Let $E/K$ be a Galois extension and let $F$ be an intermediate field such that $K\subseteq F\subseteq E$. Then $E/F$ is a Galois extension too and $H=\mbox{Gal}(E/F)$ is a closed subgroup of $G=\mbox{Gal}(E/K)$. Then we have two topologies for $H$: The subspace topology by considering $H$ as a subspace of $G$ (which I call the subgroup topology) and the Krull topology by considering $H$ as the Galois group of the extension $E/F$. In both topologies, $H$ is clearly a profinite group.

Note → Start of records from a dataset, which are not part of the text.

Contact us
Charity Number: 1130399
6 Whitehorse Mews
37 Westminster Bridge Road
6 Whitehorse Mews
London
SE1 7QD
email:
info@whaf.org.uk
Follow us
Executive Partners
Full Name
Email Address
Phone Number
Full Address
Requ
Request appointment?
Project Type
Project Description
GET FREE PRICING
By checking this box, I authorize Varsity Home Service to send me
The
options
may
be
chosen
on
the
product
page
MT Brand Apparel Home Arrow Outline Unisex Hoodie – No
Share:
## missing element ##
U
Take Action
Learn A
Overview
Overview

I believe that both topologies on $H$ have to be the same. Let $$ \mathscr{V} = \{L : L/F \text{ is a finite Galois extension and } F\subseteq L\subseteq E\}. $$ Then $\mathscr{V}$ is an open neighborhood basis at $1$ of $H$. In order to prove that the subgroup topology on $H$ coincides with the Krull topology on $H$, it suffices to prove that $\mathscr{V}$ is an open neighborhood basis at $1$ in the subgroup topology.
It is easy to prove that given $U$, an open neighborhood of $1$ in the subspace topology of $H$, there exists a finite Galois extension $L/F$ contained in $E$ such that $\mbox{Gal}(E/L)\subseteq U$, so in order to conclude we only need to prove that the sets $\mbox{Gal}(E/L)$, with $L/F$ a finite Galois extension, are open in the subgroup topology.

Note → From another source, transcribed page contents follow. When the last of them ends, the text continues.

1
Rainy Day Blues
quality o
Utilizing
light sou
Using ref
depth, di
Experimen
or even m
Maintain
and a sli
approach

I wanted to prove that we can write $$ \mbox{Gal}(E/L) = \mbox{Gal}(E/F)\cap \mbox{Gal}(E/M) = \mbox{Gal}(E/FM) $$ where $M/K$ is a finite Galois extension contained in $E$. But in this case this implies (by Galois correspondence) that $L=FM$, and I don't believe that this always works (or maybe it does but I don't know how to prove it).
So if you can give me a hint telling me how I can prove that both topologies are the same (or a counterexample if it is not true), that would be awesome.
Maybe a proof using the charaterization of Galois group as a projective limit would be interseting too (and I would love to know such a proof!).